Many businesses have stretched the definition of "marketing" to claim some questionable federal income tax deductions related to their boating hobby. A recent case involving a real estate developer illustrates how the IRS — and the U.S. Tax Court — generally see through these tactics.
Developer angles for a deduction
The court described the taxpayer in the case as a "serial entrepreneur." His portfolio of businesses included several real estate developments and a beach amenities company in Florida.
In 2005, he paid about $2 million for a 67-foot fishing yacht. For the three years at issue, the taxpayer took the boat to several regional fishing tournaments, but it otherwise seldom left the dock. Nonetheless, he claimed yacht-related deductions on the tax returns for the beach amenities business of around $394,000, $127,000 and $113,000.
The IRS disallowed the deductions. It found, among other things, that the yacht expenses were not ordinary and necessary business purposes. The taxpayer appealed.
Court throws deductions overboard
The taxpayer contended that the yacht was a marketing tool for his real property businesses. Specifically, he claimed to get wealthy anglers on board at tournaments and entertain them. Though he had sales packets on board, there was no signage on the yacht advertising his resorts and no visitors' log.
The court was not swayed by this argument. It distinguished between entertainment activities, which might have been deductible if directly related to the taxpayer's business, and entertainment facilities, for which no deduction was allowable. (Note that the Tax Cuts and Jobs Act amended the applicable tax law to make all business entertainment expenses generally nondeductible.)

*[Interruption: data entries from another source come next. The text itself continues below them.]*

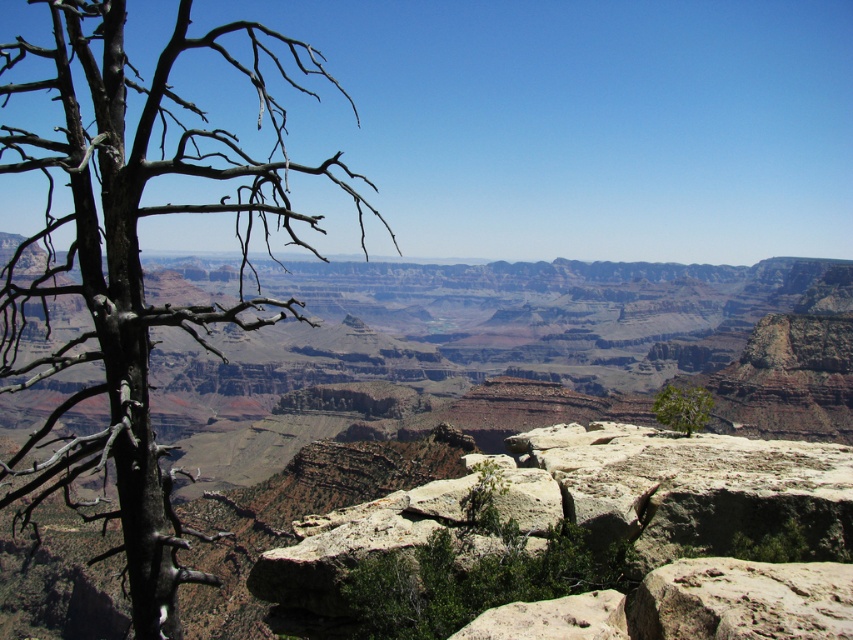 From the picture: Is brown/drytree at left positioned in front of green leafy tree at center?

Yes.

Is point (73, 4) positioned in front of point (653, 408)?

Yes, it is in front of point (653, 408).

Measure the distance between point (264, 305) and camera.

A distance of 939.77 feet exists between point (264, 305) and camera.

This screenshot has height=640, width=853. In order to click on brown/drytree at left in this screenshot , I will do `click(136, 260)`. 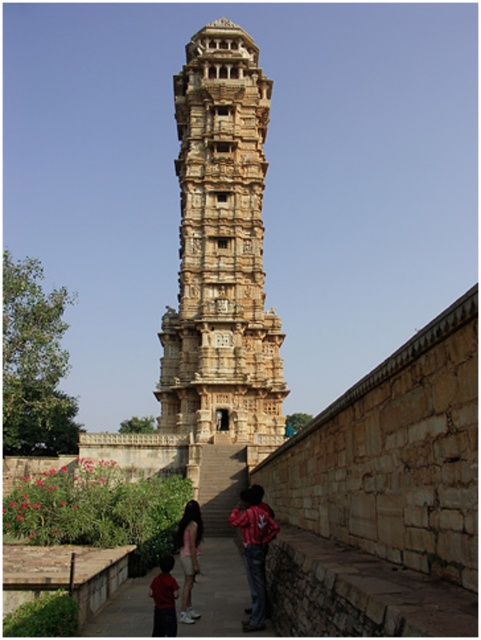 Between red and white textured shirt at center and light pink fabric at lower center, which one has more height?

red and white textured shirt at center is taller.

Image resolution: width=481 pixels, height=640 pixels. Identify the location of red and white textured shirt at center. (254, 548).

Locate an element on the screen. red and white textured shirt at center is located at coordinates (254, 548).

Between point (266, 532) and point (151, 596), which one is positioned behind?

The point (151, 596) is more distant.

Does red and white textured shirt at center appear under matte red shirt at lower center?

Actually, red and white textured shirt at center is above matte red shirt at lower center.

Is point (258, 554) positioned after point (164, 621)?

Yes, point (258, 554) is farther from viewer.

The width and height of the screenshot is (481, 640). Identify the location of red and white textured shirt at center. (254, 548).

Is light pink fabric at lower center above matte red shirt at lower center?

Correct, light pink fabric at lower center is located above matte red shirt at lower center.

Measure the distance between light pink fabric at lower center and camera.

The distance of light pink fabric at lower center from camera is 158.13 feet.

Where is `light pink fabric at lower center`? The image size is (481, 640). light pink fabric at lower center is located at coordinates (189, 556).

The taxpayer's expenses, the court found, were for entertainment activities. It acknowledged that some anglers he met at tournaments later bought condos, but said "just because an activity generates some business doesn't mean it can't be entertainment" for tax purposes. The taxpayer was not a professional fisherman or even in the boat business. Thus, the tournaments were merely entertainment activities for him and his company.
Because the court also found the yacht was an entertainment facility, it normally would have proceeded to determine which of the deductions were entertainment activity expenses and which were entertainment facility expenses. But, it did not bother because the taxpayer had provided no credible evidence of a direct relationship between the expenses and the "active conduct" of any of his businesses, "especially the beach amenities business." And, he had failed to adequately substantiate the expenses.
As a result of the disallowed deductions, the taxpayer faced additional taxes. Moreover, he avoided steep accuracy-related penalties only because the IRS made a technical error.
So what could he have done?
As a boater myself who represents many marina operators, I am asked this question all the time.
Since the taxpayer did own a "beach amenities" company, he could have used the boat for signage advertising the amenities business. (Here in Chicago, there is a sailboat with Miller Lite sails; I am sure the owner of the boat is paid for advertising by the company and deductsthe costs associated with the vessel.)
He could have offered the boat for charter and advertised the charter through his other businesses. If the boat were used more than 50% in business activities, he could have allocated the cost of maintaining the boat between deductible and nondeductible expenses.
As this article points out, contemporaneously maintaining a log of usage, much like keeping an auto mileage log for a car, would go a long way to proving the business usage of the vessel.
Your tax advisor can help you claim — and properly substantiate — business deductions that can withstand IRS scrutiny.
The content of this article is intended to provide a general guide to the subject matter. Specialist advice should be sought about your specific circumstances.